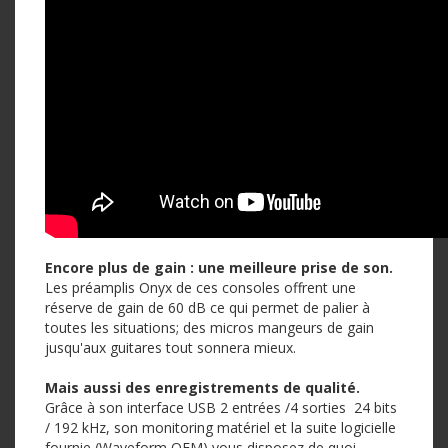
Encore plus de gain : une meilleure prise de son.
Les préamplis Onyx de ces consoles offrent une
réserve de gain de 60 dB ce qui permet de palier à
toutes les situations; des micros mangeurs de gain
jusqu'aux guitares tout sonnera mieux.
Mais aussi des enregistrements de qualité.
Grâce à son interface USB 2 entrées /4 sorties 24 bits
/ 192 kHz, son monitoring matériel et la suite logicielle
fournie (Waveform OEM) vous disposez de quoi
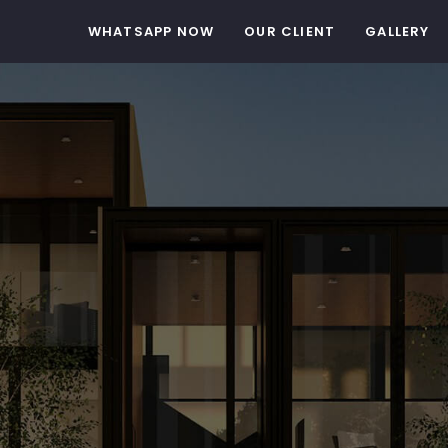
WHATSAPP NOW
OUR CLIENT
GALLERY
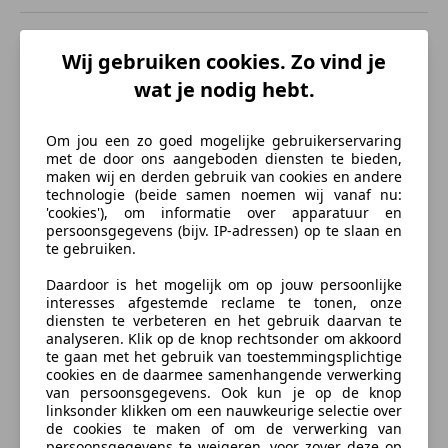
Lendensteun
Beschrijving
Entertainment en Media
Wij gebruiken cookies. Zo vind je
wat je nodig hebt.
Boordcomputer
Vanwege ons snel wisselende voorraad adviseren wij
u om vooraf telefonisch contact met ons op te nemen
Veiligheid en beveiliging
of het betreffende auto op voorraad is..aub.
Om jou een zo goed mogelijke gebruikerservaring
ABS
met de door ons aangeboden diensten te bieden,
maken wij en derden gebruik van cookies en andere
Airbag bestuurder
Meer informatie
technologie (beide samen noemen wij vanaf nu:
Airbag passagier
'cookies'), om informatie over apparatuur en
Centrale deurvergrendeling met afstandsbediening
persoonsgegevens (bijv. IP-adressen) op te slaan en
Gemiddeld brandstofverbruik:
6,9 l/100km
(1 op
te gebruiken.
Centrale vergrendeling
14,5)
Startonderbreker
Brandstofverbruik in de stad:
9,1 l/100km
(1 op 11,0)
Daardoor is het mogelijk om op jouw persoonlijke
Stuurbekrachtiging
interesses afgestemde reclame te tonen, onze
Brandstofverbruik op de snelweg:
5,7 l/100km
(1 op
diensten te verbeteren en het gebruik daarvan te
Zij-airbags
17,5)
meer
analyseren. Klik op de knop rechtsonder om akkoord
Energielabel:
B
te gaan met het gebruik van toestemmingsplichtige
Extra
cookies en de daarmee samenhangende verwerking
BTW/marge:
BTW niet verrekenbaar voor
van persoonsgegevens. Ook kun je op de knop
Verzekering
Lichtmetalen velgen (15")
ondernemers (margeregeling)
linksonder klikken om een nauwkeurige selectie over
Trekhaak
de cookies te maken of om de verwerking van
persoonsgegevens te weigeren, voor zover deze op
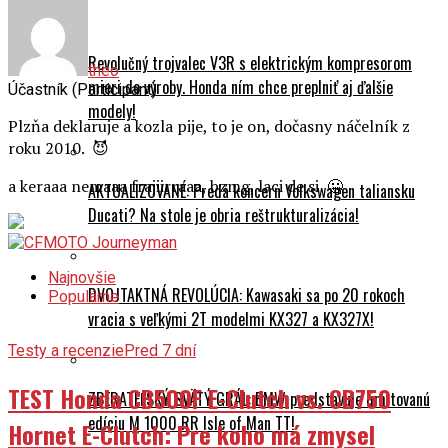
Revolučný trojvalec V3R s elektrickým kompresorom
theo
mieri do výroby. Honda ním chce preplniť aj ďalšie
Účastník (Participant)
modely!
Plzňa deklaruje a kozla pije, to je on, dočasny náčelník z
roku 2010. 😈
a keraaa nemaaa frajiirraaa, bzmg, laci de si 🤐
AKTUALIZOVANÉ: Predá koncern Volkswagen taliansku
Ducati? Na stole je obria reštrukturalizácia!
Najnovšie
DVOJTAKTNÁ REVOLÚCIA: Kawasaki sa po 20 rokoch
Populárne
vracia s veľkými 2T modelmi KX327 a KX327X!
Testy a recenzie
Pred 7 dní
TEST Honda CB500F E-Clutch vs. CB750
ZBERATEĽSKÝ SVÄTÝ GRÁL: BMW predstavuje limitovanú
edíciu M 1000 RR Isle of Man TT!
Hornet E-Clutch: Pre koho má zmysel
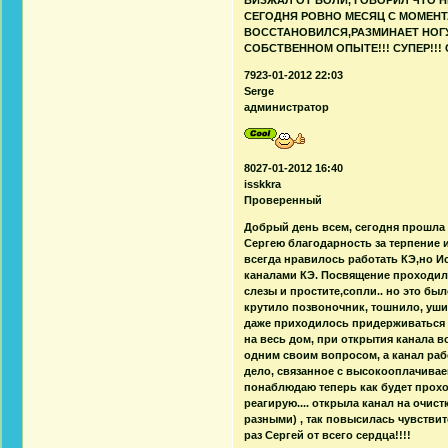
СЕГОДНЯ РОВНО МЕСЯЦ С МОМЕНТ
ВОССТАНОВИЛСЯ,РАЗМИНАЕТ НОГУ
СОБСТВЕННОМ ОПЫТЕ!!! СУПЕР!!
7923-01-2012 22:03
Serge
администратор
8027-01-2012 16:40
isskkra
Проверенный
Добрый день всем, сегодня прошла 
Сергею благодарность за терпение и
всегда нравилось работать КЭ,но И
каналами КЭ. Посвящение проходило
слезы и простите,сопли.. но это был
крутило позвоночник, тошнило, уш
даже приходилось придерживаться з
на весь дом, при открытия канала в
одним своим вопросом, а канал раб
дело, связанное с высокооплачивае
понаблюдаю теперь как будет проход
реагирую.... открыла канал на очист
разными) , так повысилась чувствит
раз Сергей от всего сердца!!!!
....................
Copy every line exactly, from the opening line of the entries down to the line holding "Veiligheid en beveiliging", and keep the pictures out.

Encore plus de gain : une meilleure prise de son.
Les préamplis Onyx de ces consoles offrent une
réserve de gain de 60 dB ce qui permet de palier à
toutes les situations; des micros mangeurs de gain
jusqu'aux guitares tout sonnera mieux.
Mais aussi des enregistrements de qualité.
Grâce à son interface USB 2 entrées /4 sorties 24 bits
/ 192 kHz, son monitoring matériel et la suite logicielle
fournie (Waveform OEM) vous disposez de quoi
WHATSAPP NOW
OUR CLIENT
GALLERY
Lendensteun
Beschrijving
Entertainment en Media
Wij gebruiken cookies. Zo vind je
wat je nodig hebt.
Boordcomputer
Vanwege ons snel wisselende voorraad adviseren wij
u om vooraf telefonisch contact met ons op te nemen
Veiligheid en beveiliging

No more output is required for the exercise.